* [What to work on] From the records below, transcribe only the lines running from the one with "Tag: Desertec" through the one with "Sonnentürme für die Wüste". Keep both of those end lines.

══ Material supplied

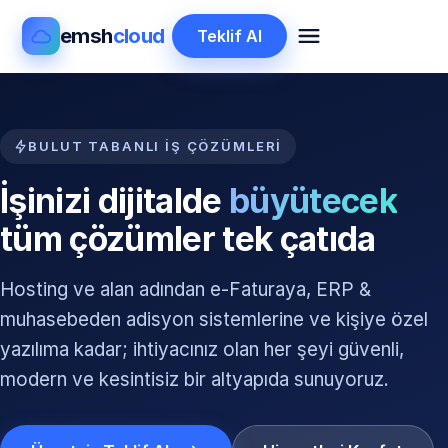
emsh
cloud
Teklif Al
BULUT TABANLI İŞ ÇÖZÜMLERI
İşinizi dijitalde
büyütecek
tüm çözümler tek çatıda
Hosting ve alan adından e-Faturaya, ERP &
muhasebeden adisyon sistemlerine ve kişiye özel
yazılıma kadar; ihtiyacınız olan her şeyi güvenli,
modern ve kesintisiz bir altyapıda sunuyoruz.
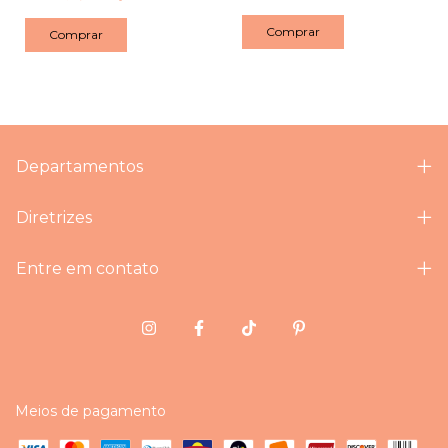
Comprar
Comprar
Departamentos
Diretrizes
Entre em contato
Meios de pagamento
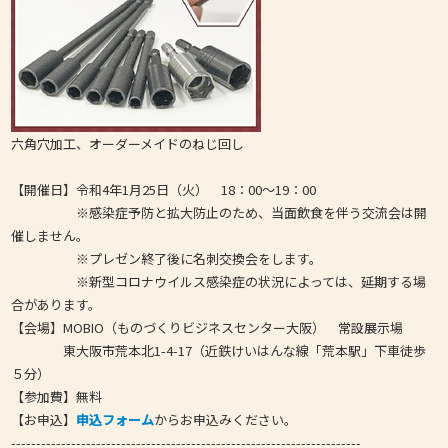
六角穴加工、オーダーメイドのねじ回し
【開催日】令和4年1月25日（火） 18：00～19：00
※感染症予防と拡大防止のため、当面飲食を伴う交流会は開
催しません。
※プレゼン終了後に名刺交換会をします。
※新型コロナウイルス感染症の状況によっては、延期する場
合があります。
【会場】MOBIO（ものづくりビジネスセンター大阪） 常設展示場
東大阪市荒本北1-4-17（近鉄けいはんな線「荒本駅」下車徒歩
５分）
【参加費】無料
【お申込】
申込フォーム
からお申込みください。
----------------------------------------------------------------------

════
══ Material supplied

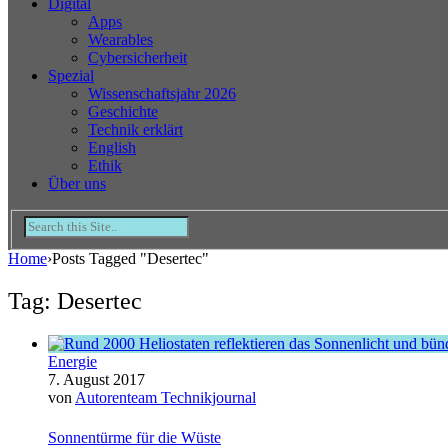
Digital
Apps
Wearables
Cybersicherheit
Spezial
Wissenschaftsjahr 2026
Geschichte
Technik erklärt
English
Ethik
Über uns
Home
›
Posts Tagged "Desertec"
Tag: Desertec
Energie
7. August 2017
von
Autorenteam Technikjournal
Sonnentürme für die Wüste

════

* [Your solution]
Tag: Desertec
Energie
7. August 2017
von
Autorenteam Technikjournal
Sonnentürme für die Wüste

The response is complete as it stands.